USD/Asia Rebounds on U.S. Data -- Asia Daily Forex Outlook

        Subscribers: This collection of FX analysis will be discontinued as of Friday, July 24, but we will continue coverage of the currencies in separate Market Talk items. Starting on July 27, please look currency combinations you are interested in with coding queries as follows. Search for USD/CNY, USD/INR, USD/KRW, USD/SGD or USD/THB with I/USDCN, I/USDIN, I/USDKR, I/USDSG or I/USDTH, respectively. Search for USD/TWD by combining a search for M/USD and M/TWD. Please do likewise for USD/MYR, USD/PHP and USD/IDR. If you have any questions, please send an email to jacques.vanwersch@dowjones.com.
        The following are projected trading ranges and outlooks for nine secondary currency pairs in Asia today:
        (Ranges are calculated using recent highs and lows, information on the placement of option strikes, and technical analysis--Bollinger Bands, Fibonacci levels, trendlines and moving averages.)

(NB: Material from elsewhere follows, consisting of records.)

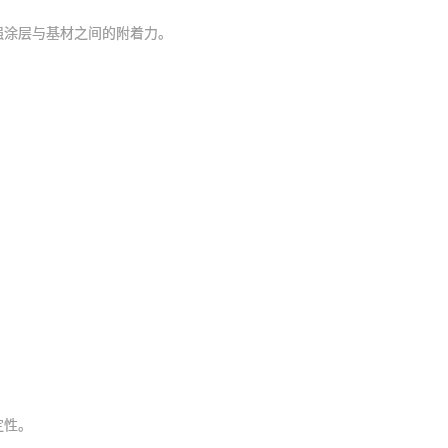
涂层与基材之间的附着力。
定性。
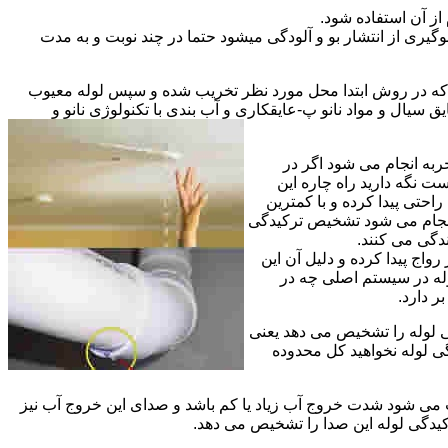
از آن استفاده شود.
گیری از انتشار بو و آلودگی میشود حتما در چند نوبت و به مدت
ی که در روش ابتدا محل مورد نظر تخریب شده و سپس لوله معیوب
ال و مواد نانو پ-عایقکاری و آب بندی با تکنولوژی نانو و
ربه انجام می شود اگر در
ت نگه دارید راه چاره این
حتی پیدا کرده و با کمترین
 انجام می شود تشخیص ترکیدگی
دگی می کنند.
اج پیدا کرده و دلیل آن این
له در سیستم اصلی چه در
 دارد.
ی لوله را تشخیص می دهد یعنی
ی لوله نخواهید کل محدوده
ث می شود شدت خروج آب زیاد یا کم باشد و صدای این خروج آب نیز
کیدگی لوله این صدا را تشخیص می دهد.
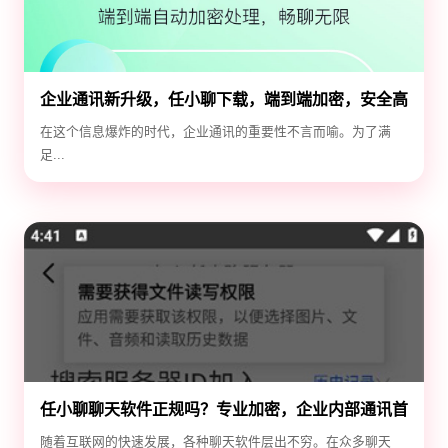
企业通讯新升级，任小聊下载，端到端加密，安全高
效！
在这个信息爆炸的时代，企业通讯的重要性不言而喻。为了满
足...
任小聊聊天软件正规吗？专业加密，企业内部通讯首
选！
随着互联网的快速发展，各种聊天软件层出不穷。在众多聊天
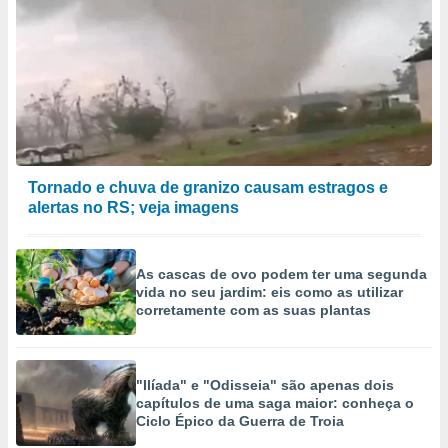
Tornado e chuva de granizo causam estragos e
alertas no RS; veja imagens
As cascas de ovo podem ter uma segunda
vida no seu jardim: eis como as utilizar
corretamente com as suas plantas
"Ilíada" e "Odisseia" são apenas dois
capítulos de uma saga maior: conheça o
Ciclo Épico da Guerra de Troia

        USD/CNY--consolidation. The yuan likely remains stable, as the authorities engineer stability in the spot market by direct intervention. Speculative demand for the yuan might rise toward October when the International Monetary Fund could announce its inclusion into the Special Drawing Rights currency basket. China authorities announced last week new reporting guidelines for reserve assets and foreign debt, which will make them in line with the IMF's benchmarks and thus pave the way for SDR inclusion. The Shanghai composite stock index has risen out of its daily Bollinger downtrend channel--a nullification of this bearish chart pattern could motivate buying that could rally stocks in the near term. Dow Jones technical analysis suggests immediate support for spot USD/CNY is at 6.2080 (20-day Bollinger mid support), then at 6.2054 (daily Bollinger downtrend channel), before 6.2043 (daily Ichimoku Cloud support). Immediate resistance is at 6.2107 (daily Bollinger uptrend channel), then at 6.2133 (top of daily Bollinger uptrend channel), before 6.2355 (weekly Bollinger uptrend channel).

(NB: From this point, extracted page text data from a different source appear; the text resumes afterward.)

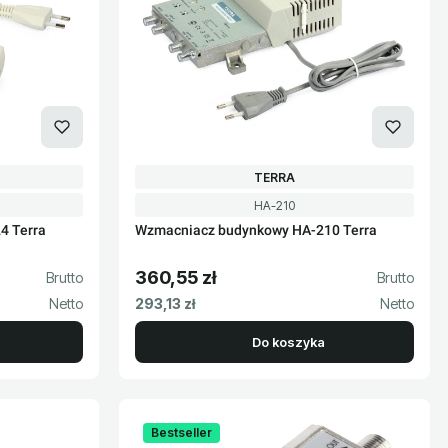
PRODUCENT
TERRA
Kod produktu
HA-210
4 Terra
Wzmacniacz budynkowy HA-210 Terra
360,55 zł
Cena brutto
Cena netto
293,13 zł
Do koszyka
Bestseller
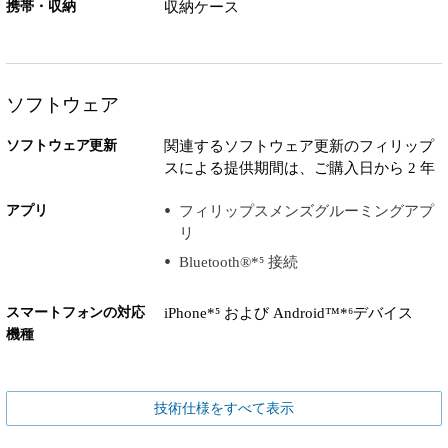
携帯・収納
収納ケース
ソフトウェア
ソフトウェア更新
関連するソフトウェア更新のフィリップ
スによる提供期間は、ご購入日から 2 年
アプリ
フィリップスメンズグルーミングアプ
リ
Bluetooth®*⁵ 接続
スマートフォンの対応
iPhone*⁵ および Android™*⁶デバイス
機種
技術仕様をすべて表示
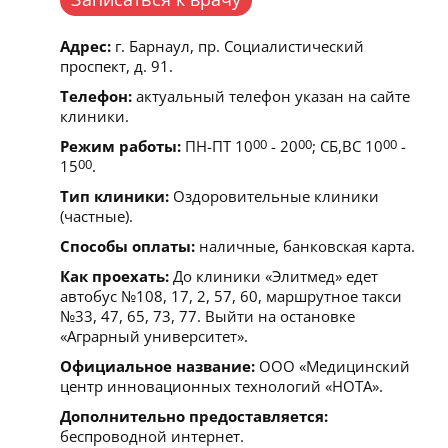
Адрес:
г. Барнаул, пр. Социалистический
проспект, д. 91.
Телефон:
актуальный телефон указан на сайте
клиники.
Режим работы:
ПН-ПТ 10
00
- 20
00
; СБ,ВС 10
00
-
15
00
.
Тип клиники:
Оздоровительные клиники
(частные).
Способы оплаты:
наличные, банковская карта.
Как проехать:
До клиники «Элитмед» едет
автобус №108, 17, 2, 57, 60, маршрутное такси
№33, 47, 65, 73, 77. Выйти на остановке
«Аграрный университет».
Официальное название:
ООО «Медицинский
центр инновационных технологий «НОТА».
Дополнительно предоставляется:
беспроводной интернет.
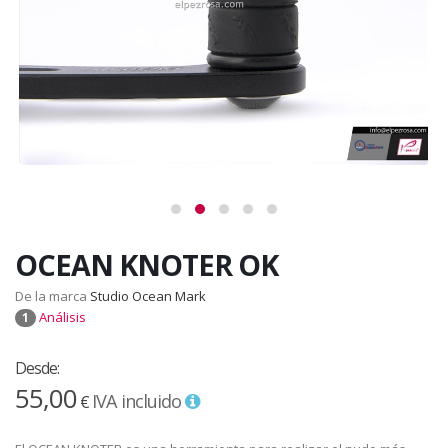
OCEAN KNOTER OK
De la marca
Studio Ocean Mark
Análisis
1
Desde:
55,00
IVA incluido
€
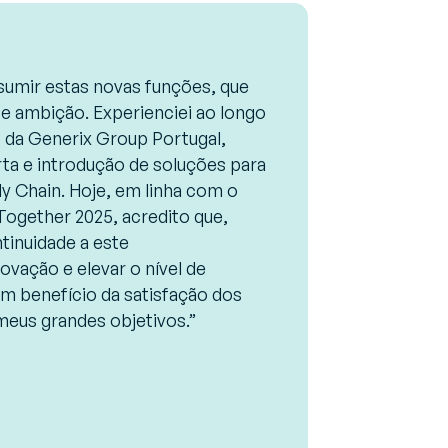
umir estas novas funções, que
 ambição. Experienciei ao longo
 da Generix Group Portugal,
rta e introdução de soluções para
ly Chain. Hoje, em linha com o
Together 2025, acredito que,
tinuidade a este
ovação e elevar o nível de
m benefício da satisfação dos
meus grandes objetivos.”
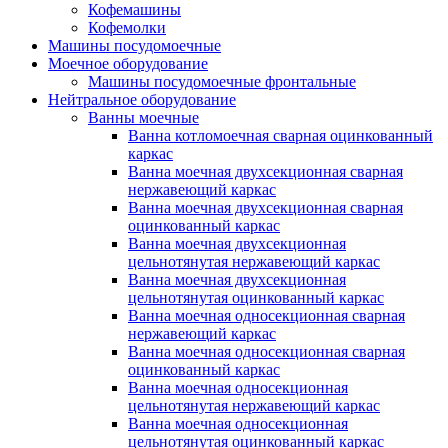
Кофемашины
Кофемолки
Машины посудомоечные
Моечное оборудование
Машины посудомоечные фронтальные
Нейтральное оборудование
Ванны моечные
Ванна котломоечная сварная оцинкованный
каркас
Ванна моечная двухсекционная сварная
нержавеющий каркас
Ванна моечная двухсекционная сварная
оцинкованный каркас
Ванна моечная двухсекционная
цельнотянутая нержавеющий каркас
Ванна моечная двухсекционная
цельнотянутая оцинкованный каркас
Ванна моечная односекционная сварная
нержавеющий каркас
Ванна моечная односекционная сварная
оцинкованный каркас
Ванна моечная односекционная
цельнотянутая нержавеющий каркас
Ванна моечная односекционная
цельнотянутая оцинкованный каркас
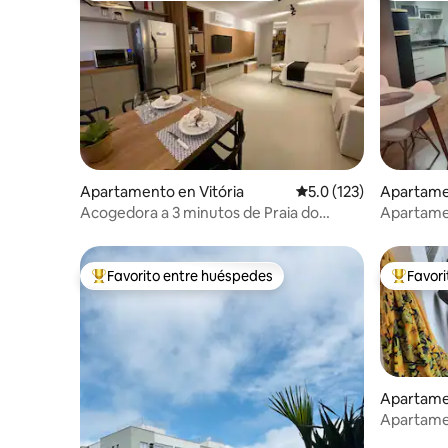
Apartamento en Vitória
Calificación promedio:
5.0 (123)
Apartame
Suá
Acogedora a 3 minutos de Praia do
Apartame
Canto
Enseada d
Favorito entre huéspedes
Favor
Favorito entre huéspedes preferido
Favorito
Apartamen
parica
Apartamen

        USD/TWD--consolidation within uptrend. USD/TWD might have found its way back into the daily Bollinger uptrend channel, which would be affirmed by a Thursday close above 31.310. Overnight, the U.S. dollar index rose slightly as the euro slipped, giving reason for Asia traders to be bullish on the greenback on an intraday basis. The change in short-term speculative sentiment could see the price of the benchmark 1-month USD/TWD nondeliverable forward contract rise back above par versus the spot contract price; the 1-month contract ended just below par Wednesday. Taiwan manufacturing stocks might suffer from poorer-than-expected Apple sales, which were partially responsible for the drop in U.S. tech stocks Wednesday. Taiwan industrial output data for June is due at 0800 GMT. Dow Jones technical analysis suggests immediate support is at 31.310 (base of daily Bollinger uptrend channel), then at 31.200 (20-day Bollinger mid support), before 31.100 (daily Bollinger downtrend channel). Immediate resistance is likely at 31.410 (top of daily Bollinger uptrend channel), then at 31.420 (weekly Bollinger uptrend channel), before 31.500 (psychological resistance).
        USD/KRW--uptrend. USD/KRW gapped up Thursday to open at 1,157.0 from its last close of 1,153.6 in reaction to the slight overnight bounce of the U.S. dollar index and another drop in U.S. tech stocks. Weaker-than-forecast South Korea 2Q GDP data released Thursday, which printed at 0.3% on-quarter growth versus expectations for 0.4%, added to bearishness for the won. The dollar rebounded as U.S. existing home sales beat forecasts, keeping intact the view that the U.S. Federal Reserve could raise U.S. interest rate in September. Overnight, U.S. tech stocks suffered from poorer-than-expected sales figures, which could impact South Korea's electronics export sector. The South Korea won fell briefly to a new two-year low of 1,161.0 to the U.S. dollar, lower than Tuesday's mark of 1,159.9. The benchmark South Korea stock exchange index, the Kospi, is down 0.1% in early trade. Dow Jones technical analysis suggests immediate support is at 1,150 (round-figure trading barrier), before 1,149 (base of daily Bollinger uptrend channel). Immediate resistance is at 1,160 (round-figure trading barrier), then at 1,163.5 (July 2013 peak), before 1,170 (round-figure trading barrier).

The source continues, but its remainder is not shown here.